Donanmamızın yakıldığı Navarin baskını (20 Ekim 1827)

Londra'da biraraya gelen İngiltere, Fransa ve Rusya üçlüsü 6 Temmuz 1827 tarihinde kendi aralarında bir protokol imzalayarak Bâb-ı Âli'ye hem maddi, hem de mânevî baskı yapmaya karar verdiler. Gerekçeleri uzun yıllardır kışkırtarak Yunanlılara yaptırdıkları ihtilalin Osmanlı Ordusu ile birlikte Kavalalı Mehmet Ali Paşa'nın oğlu İbrahim Paşa tarafından bastırılmış olmasıydı.

Bu ihtilâlin bastırılması Avrupa'da iyi karşılanmamış, ne pahasına olursa olsun Yunanistan'a bağımsızlık kazandırmak için bunun karşılığının verilmesinin gerekliliğine inanan bu üçlü çete fırsat kollamaya başlamışlardı.

Mora Yarımadası, ardından diğer bölgelerde çıkan ayaklanmayı bastırmak için 53 savaş gemisiyle gelen İbrâhim Paşa, Osmanlı Donanması ve askeriyle birlikte isyanı bastırdıktan sonra Kaptan-ı Deryâ Çengeloğlu Tahir Paşa ile anlaşarak birleşen iki donanmayı birlikte Navarin Limanına çekmişlerdi. Burası Mora Yarımadasının güneybatısında büyük kayalıklarla çevrili körfezi andıran, 2 mil uzunluğunda, 4 mil genişliğinde oldukça geniş doğal bir limandı.

Bunu fırsat bilen İngiltere, Fransa ve Rusya'nın çok büyük birleşik donanması Edward Codrington'un komutasında, takvimler 20 Ekim 1927'yi gösterdiğinde âniden Navarin körfezine girdi. Üstelik milletlerarası hukuka aykırı olarak savaş bayrağı da çekmemişlerdi. Bu yüzden Tahir Paşa endişe etmedi, fakat dikkatlice takibe aldı. Gemiler yaklaştıkça biraz endişe ettiyse de sadece mânevi baskı için geldiklerini düşündü.

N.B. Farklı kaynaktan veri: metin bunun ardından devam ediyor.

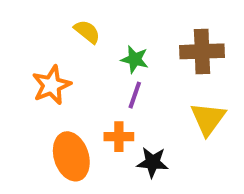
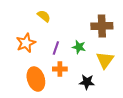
green star: (135, 59) -> (79, 47), moved
purple line: (135, 95) -> (56, 48), moved
black star: (153, 162) -> (87, 82), moved

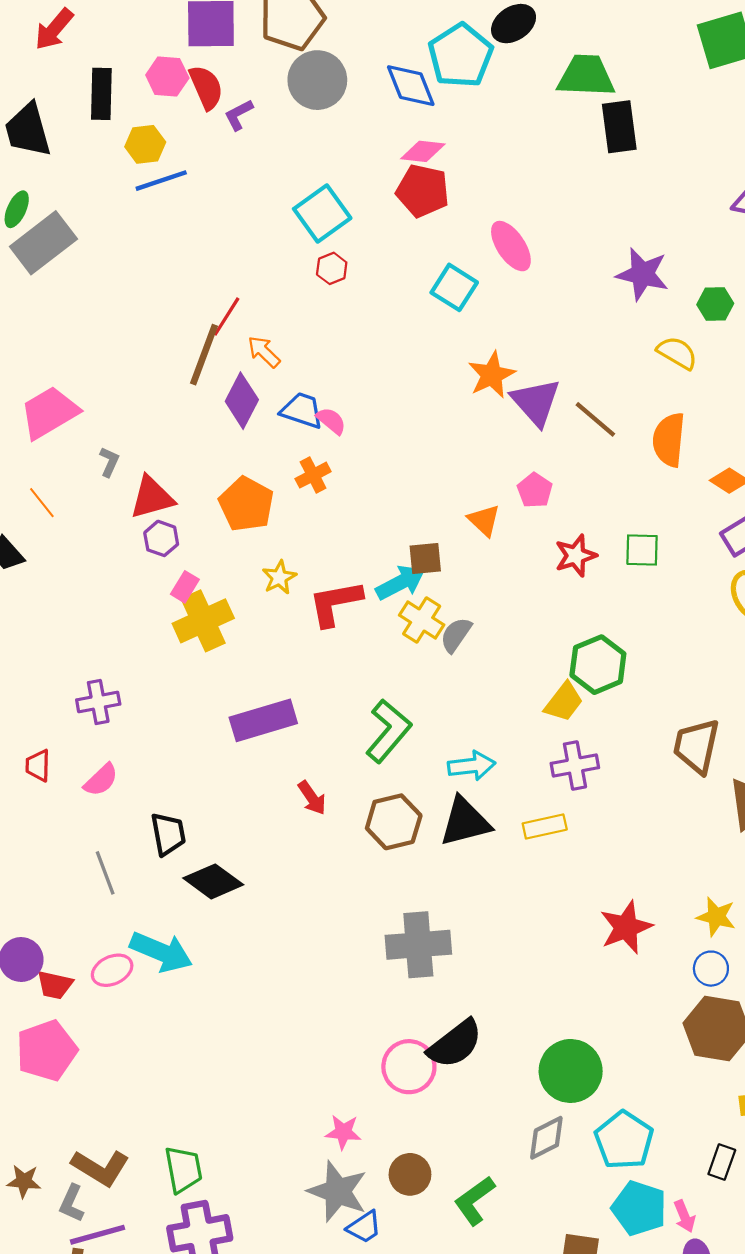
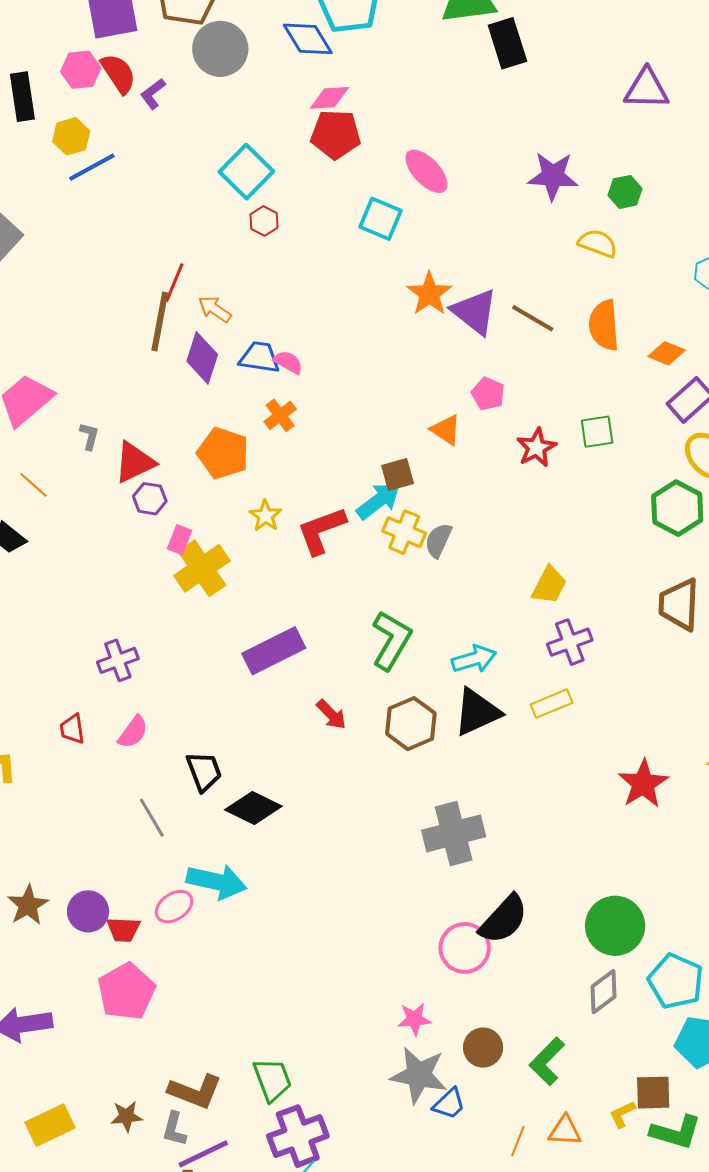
green hexagon: (598, 665) -> (677, 508), moved

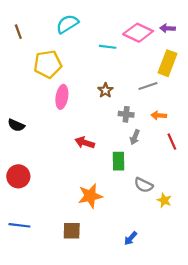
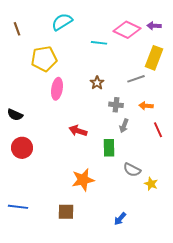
red circle: (18, 176) -> (22, 148), moved

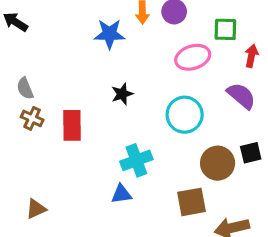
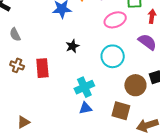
gray semicircle: (25, 88) -> (15, 35), moved
blue triangle: (121, 194) -> (85, 108), moved
brown square: (191, 202) -> (121, 111), turned 30

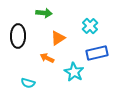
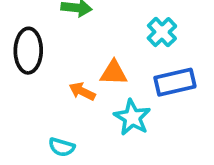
orange triangle: (58, 38) -> (114, 73), moved, turned 35
cyan semicircle: (28, 83) -> (62, 147), moved

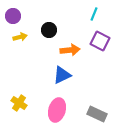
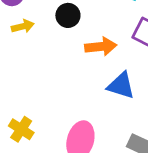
blue triangle: (62, 75) -> (121, 86), moved, turned 42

Fakat düşündüğü gibi olmadı, üç ülkenin donanması bir anda bütün toplarını ateşlediler. Kısa sürede ortalık cehenneme döndü. Bizimkiler gâfil avlanmışlardı. Sayı olarak çok üstün olan düşman gemileri dozajı artırarak ateşe devam ettiler. Navarin Kalesinden ve gemilerimizden karşılık verildiyse de, dört saat sonra geldikleri gibi limandan çekip gittiklerinde 57 gemimiz batmış, sekiz bin civârında askerimiz şehid düşmüştü. Düşman donanmasının 200 asker kaybı yanında 500 de yaralıları vardı.

Olay kısa süre içerisinde bütün Avrupa'da duyulduğunda çok kötü yansımaları oldu. Hatta çoğu gazeteler bu âni ve kalleşçe baskını yüzkarası olarak duyurdular. Bu tepkiyi beklemeyen İngiltere, Fransa ve Rusya amirallerine asla böyle bir emir vermediklerini söyleyerek her zaman olduğu gibi ikiyüzlülük yaptılar.

Akabinde Bâb-ı Âli şiddetle olayı protesto etti. Medine-i Münevvere'den Kırım'a, oradan İstanbul'a göç etmiş Seyyid sülâlesinden olan dönemin Dışişleri Bakanı Pertev Efendi; İngiltere, Fransa ve Rusya Büyükelçilerini çağırarak bunun hesabını sordu ve büyükelçilerden, ülkelerinin derhâl özür dilemesini, bununla birlikte tazminat ödemelerini ve Yunan meseleleri ile ilgili olmadıklarını, kesinlikle ilgilenmediklerini söylemelerini, ayrıca bu konuyla ilgili teminat vermelerini istedi.

Bunun üzerine bu ülkeler kısa bir müddet sonra verdikleri cevapta; özür dilediklerini açıkça beyan ettiler. Ancak ne tazminat konusuna, ne de Yunan meselesinde teminat vermeye yanaşmadılar. Bunun üzerine Bâb-ı Âli, bu ülkelerin büyükelçilerini istenmeyen adam ilân ederek İstanbul'u terketmelerini istedi. Üç büyükelçi de tasını-tarağını toplayarak ülkeyi terketti.